Right. And one of the places this book came from is me realizing that as a 48-year-old dude,
I love horror movies. I've watched them all my life. And so I've spent 40 years watching people
get murdered for my
viewing pleasure. And that's weird. Is that healthy? Is that not healthy? What does that mean?
And so every book I write, I'm trying to sort of wrestle with some question. The reader doesn't
need to know, but it's a question that gets my butt in the chair every day. And with this book,
that was really like, what is this coming from? And what I realized is the movies that I keep coming back to,
they're the ones with final girls in them. They're the ones where people manage to escape,
the ones where people manage to get somewhere better. And there is something really reassuring
about seeing the worst possible thing happen to someone and they survive.
One of the things that startled me when I was reading it is that even though I'm reading the
story of characters who are traumatized, scared, and clearly have PTSD, right, have taken all kinds
of unusual security measures in their life as a result of what they've survived, but there were
some aspects of the way that they would think that I would like,
well, that doesn't seem so strange.
That's how you stay safe.
And I don't know if that's generational or what that means.
But as a male writer, like, how did you think about that?
It's just treating them like people and trying to think it through logically,
how these women would be
living in the wake of what's happened to them. Did you ever think, what's wrong with us as men?
Do you know what I mean? Because you had to get into the mind of the killers also to write this
book. And people who treat women as objects to be collected or harmed. I mean, it's really dark.
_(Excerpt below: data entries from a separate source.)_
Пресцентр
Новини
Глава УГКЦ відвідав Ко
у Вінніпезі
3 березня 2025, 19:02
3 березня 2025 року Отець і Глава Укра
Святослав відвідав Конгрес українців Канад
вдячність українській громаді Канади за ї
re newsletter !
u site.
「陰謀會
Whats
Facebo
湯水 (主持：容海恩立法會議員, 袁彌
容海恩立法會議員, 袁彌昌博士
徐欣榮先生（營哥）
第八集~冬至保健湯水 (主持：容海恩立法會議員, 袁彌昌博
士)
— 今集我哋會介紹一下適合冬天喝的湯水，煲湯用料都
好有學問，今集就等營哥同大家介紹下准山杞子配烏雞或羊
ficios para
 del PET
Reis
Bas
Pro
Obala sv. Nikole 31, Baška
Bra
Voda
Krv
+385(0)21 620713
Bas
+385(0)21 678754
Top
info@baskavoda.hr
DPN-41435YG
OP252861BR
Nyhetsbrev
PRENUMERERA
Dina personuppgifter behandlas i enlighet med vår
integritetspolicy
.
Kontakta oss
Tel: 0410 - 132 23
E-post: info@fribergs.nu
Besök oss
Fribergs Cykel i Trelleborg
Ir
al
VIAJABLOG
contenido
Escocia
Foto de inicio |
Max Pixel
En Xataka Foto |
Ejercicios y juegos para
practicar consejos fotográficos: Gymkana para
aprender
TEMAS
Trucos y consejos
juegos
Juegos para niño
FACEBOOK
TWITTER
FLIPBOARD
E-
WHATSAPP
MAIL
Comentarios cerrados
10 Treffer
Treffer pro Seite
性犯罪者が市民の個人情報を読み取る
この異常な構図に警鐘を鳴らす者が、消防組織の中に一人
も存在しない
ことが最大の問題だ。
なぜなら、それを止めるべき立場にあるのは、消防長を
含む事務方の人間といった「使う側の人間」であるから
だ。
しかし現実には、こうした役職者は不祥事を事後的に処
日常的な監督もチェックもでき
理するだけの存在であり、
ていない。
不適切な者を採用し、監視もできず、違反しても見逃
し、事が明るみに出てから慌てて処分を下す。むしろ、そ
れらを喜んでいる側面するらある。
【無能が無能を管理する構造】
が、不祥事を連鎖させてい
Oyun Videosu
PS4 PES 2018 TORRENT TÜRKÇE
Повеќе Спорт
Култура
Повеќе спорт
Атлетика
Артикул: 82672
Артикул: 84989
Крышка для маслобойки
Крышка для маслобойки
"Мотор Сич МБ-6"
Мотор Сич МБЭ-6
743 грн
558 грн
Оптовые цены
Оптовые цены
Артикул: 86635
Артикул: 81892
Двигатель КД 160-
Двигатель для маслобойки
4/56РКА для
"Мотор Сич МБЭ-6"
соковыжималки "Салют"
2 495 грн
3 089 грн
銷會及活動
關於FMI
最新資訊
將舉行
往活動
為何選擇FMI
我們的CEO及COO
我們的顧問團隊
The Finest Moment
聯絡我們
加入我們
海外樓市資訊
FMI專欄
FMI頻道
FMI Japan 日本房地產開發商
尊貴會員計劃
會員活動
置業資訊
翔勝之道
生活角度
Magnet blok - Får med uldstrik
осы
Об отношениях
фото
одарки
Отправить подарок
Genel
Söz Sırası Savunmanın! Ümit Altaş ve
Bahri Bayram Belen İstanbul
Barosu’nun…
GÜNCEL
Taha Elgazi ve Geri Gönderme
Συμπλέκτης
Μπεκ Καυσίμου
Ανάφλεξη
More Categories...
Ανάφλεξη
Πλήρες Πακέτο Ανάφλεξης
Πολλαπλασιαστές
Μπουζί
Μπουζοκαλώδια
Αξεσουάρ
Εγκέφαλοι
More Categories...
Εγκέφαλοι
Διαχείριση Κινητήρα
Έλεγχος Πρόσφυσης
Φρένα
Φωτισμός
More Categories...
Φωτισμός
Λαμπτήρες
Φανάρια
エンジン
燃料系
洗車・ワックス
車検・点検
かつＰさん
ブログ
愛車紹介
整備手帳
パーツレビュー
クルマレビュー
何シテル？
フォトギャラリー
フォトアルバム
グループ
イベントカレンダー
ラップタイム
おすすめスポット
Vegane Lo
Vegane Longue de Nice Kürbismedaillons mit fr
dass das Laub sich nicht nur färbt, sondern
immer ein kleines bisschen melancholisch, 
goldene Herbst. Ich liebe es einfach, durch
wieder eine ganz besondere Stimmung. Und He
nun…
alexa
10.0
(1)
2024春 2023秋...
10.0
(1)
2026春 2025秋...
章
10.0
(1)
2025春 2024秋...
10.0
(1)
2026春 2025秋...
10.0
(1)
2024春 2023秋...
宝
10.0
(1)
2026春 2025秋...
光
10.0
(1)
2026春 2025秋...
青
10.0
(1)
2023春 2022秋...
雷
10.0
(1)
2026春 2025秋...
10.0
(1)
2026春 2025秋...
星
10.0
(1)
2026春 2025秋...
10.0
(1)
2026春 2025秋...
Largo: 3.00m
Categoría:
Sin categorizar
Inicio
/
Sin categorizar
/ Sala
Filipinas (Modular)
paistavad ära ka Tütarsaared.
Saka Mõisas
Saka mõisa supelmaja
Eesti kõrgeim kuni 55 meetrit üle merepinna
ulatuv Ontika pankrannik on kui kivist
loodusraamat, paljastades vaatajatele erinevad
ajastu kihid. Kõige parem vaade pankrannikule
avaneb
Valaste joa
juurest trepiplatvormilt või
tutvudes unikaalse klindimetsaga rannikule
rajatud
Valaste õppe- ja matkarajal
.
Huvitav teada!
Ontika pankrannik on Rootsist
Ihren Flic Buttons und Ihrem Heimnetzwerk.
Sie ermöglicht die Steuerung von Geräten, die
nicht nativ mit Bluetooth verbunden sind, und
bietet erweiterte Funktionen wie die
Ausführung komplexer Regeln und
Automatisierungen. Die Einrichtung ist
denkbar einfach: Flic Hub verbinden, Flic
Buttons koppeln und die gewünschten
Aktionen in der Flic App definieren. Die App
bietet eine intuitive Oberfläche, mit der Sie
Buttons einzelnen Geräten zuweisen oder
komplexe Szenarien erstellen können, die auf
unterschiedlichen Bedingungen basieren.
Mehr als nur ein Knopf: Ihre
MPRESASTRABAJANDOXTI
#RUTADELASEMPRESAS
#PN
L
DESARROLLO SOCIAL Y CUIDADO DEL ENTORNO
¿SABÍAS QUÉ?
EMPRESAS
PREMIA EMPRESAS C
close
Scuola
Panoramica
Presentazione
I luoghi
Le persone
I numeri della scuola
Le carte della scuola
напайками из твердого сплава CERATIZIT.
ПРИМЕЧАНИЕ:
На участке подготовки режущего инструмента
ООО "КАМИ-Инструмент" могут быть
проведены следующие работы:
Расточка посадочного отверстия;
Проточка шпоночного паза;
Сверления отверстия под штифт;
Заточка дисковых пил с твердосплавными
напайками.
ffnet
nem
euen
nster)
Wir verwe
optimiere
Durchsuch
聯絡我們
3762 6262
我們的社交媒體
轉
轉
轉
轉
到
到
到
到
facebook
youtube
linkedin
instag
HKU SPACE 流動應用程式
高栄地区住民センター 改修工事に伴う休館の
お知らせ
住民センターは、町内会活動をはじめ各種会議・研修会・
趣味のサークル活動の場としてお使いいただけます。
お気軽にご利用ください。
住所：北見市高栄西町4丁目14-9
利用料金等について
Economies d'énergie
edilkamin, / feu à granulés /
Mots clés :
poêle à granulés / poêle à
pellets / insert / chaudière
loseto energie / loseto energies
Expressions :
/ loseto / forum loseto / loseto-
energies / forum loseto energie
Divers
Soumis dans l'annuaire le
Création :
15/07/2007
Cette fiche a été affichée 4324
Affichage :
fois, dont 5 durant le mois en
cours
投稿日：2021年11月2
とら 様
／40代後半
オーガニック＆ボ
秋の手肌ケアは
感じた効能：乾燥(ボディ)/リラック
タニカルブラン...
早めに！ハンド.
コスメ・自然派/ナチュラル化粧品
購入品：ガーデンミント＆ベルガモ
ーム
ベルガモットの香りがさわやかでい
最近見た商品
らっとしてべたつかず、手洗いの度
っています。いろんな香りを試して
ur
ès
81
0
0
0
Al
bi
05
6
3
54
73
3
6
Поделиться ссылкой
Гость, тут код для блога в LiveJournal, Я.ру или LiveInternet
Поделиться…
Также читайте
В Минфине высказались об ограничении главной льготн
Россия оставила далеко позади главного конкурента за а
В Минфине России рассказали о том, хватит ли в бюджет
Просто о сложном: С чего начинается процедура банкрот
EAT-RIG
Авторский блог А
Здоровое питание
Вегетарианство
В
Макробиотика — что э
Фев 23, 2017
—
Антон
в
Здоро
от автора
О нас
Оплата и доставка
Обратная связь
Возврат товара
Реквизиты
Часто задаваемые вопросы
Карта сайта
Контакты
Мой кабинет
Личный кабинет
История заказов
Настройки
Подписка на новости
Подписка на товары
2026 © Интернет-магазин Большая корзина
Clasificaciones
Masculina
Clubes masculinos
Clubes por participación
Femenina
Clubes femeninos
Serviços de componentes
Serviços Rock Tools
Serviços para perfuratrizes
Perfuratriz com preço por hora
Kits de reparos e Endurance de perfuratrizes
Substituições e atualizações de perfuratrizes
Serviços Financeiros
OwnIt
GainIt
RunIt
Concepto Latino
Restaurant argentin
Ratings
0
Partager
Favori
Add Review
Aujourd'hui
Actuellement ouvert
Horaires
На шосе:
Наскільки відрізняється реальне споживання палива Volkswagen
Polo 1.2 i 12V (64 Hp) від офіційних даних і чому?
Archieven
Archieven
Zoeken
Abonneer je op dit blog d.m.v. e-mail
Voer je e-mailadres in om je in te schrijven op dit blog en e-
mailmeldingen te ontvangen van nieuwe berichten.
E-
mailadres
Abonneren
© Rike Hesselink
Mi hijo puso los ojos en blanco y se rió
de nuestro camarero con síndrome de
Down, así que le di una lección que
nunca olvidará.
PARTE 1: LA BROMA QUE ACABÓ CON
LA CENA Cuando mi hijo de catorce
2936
Yeah. And it's interesting because the actual killers I had to think like in the book,
who were the ones sort of hunting these final girls, their issue derives so much from rage
and anger at this. And I think you can't be alive in the world and not notice that
we become very angry with some women for weird reasons. You look at
Hillary Clinton. You look at someone like Lorena Bobbitt back in the 90s. You look at these women
and you think, where is this rage coming from? What is this lesson, our press, us? We are trying
to teach them. It's so strange. So that was a very easy
mindset to get into because it's one I see around me a lot. This anger at women who don't do as
they're told. Before I let you go, I want to talk about sort of how this trope, so to speak, has
evolved. Who are the final girls of today, so to speak? I mean, has there been any sort of
shift in the approach in storytelling? Sure. I mean, there absolutely has. And
one of the things that's really interesting is to see sort of the final girl of today,
who's cut from a very different mold. She's more of a Buffy or a Xena or a Furiosa in Mad Max Fear
Road. She is a woman who shows up ready to rock and roll.
She can hold her own physically. She comes out of the box completely loaded for bear and ready
to rumble. And that's a lot of fun to watch. But the final girls that I love are the ones from the
70s and the 80s who were just people. They weren't particularly smart or strong or anything.
They survived not because they had some exceptional quality
or some ability to kick butt.
They survived just because they kept going.
They just kept finding enough to take one more step,
to climb up on one more rooftop, to hold one more door shut.
And that, to me me is so inspiring.
Grady Hendrix, the author of The Final Girl Support Group.
It's Consider This from NPR. I'm Adi Cornish.